• Entries supplied

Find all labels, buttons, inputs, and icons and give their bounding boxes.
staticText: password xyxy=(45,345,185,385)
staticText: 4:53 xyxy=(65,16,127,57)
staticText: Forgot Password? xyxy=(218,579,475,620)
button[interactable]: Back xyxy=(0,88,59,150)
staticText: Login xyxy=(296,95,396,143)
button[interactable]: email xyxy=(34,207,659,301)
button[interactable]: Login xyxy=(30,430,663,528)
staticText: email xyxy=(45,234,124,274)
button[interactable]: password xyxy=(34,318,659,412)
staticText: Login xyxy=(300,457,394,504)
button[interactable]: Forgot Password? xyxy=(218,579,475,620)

--

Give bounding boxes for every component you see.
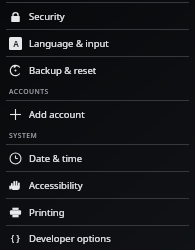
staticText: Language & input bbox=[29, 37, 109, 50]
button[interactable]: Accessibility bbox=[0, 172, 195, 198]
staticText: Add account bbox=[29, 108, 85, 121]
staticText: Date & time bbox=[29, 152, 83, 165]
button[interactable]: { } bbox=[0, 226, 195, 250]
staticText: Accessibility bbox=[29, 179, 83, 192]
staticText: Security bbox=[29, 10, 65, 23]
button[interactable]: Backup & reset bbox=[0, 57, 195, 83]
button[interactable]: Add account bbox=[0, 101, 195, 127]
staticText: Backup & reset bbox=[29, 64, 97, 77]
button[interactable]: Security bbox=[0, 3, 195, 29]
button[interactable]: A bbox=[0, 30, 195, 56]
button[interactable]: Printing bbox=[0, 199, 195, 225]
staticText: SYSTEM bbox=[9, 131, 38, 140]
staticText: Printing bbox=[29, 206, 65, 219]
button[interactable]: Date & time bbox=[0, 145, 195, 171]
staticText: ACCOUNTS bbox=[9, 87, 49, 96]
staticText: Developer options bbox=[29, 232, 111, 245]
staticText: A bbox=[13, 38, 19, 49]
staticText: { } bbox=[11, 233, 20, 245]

• About this task
Find and copy each line above holding "Printing".

• Answer for the task
button[interactable]: Printing bbox=[0, 199, 195, 225]
staticText: Printing bbox=[29, 206, 65, 219]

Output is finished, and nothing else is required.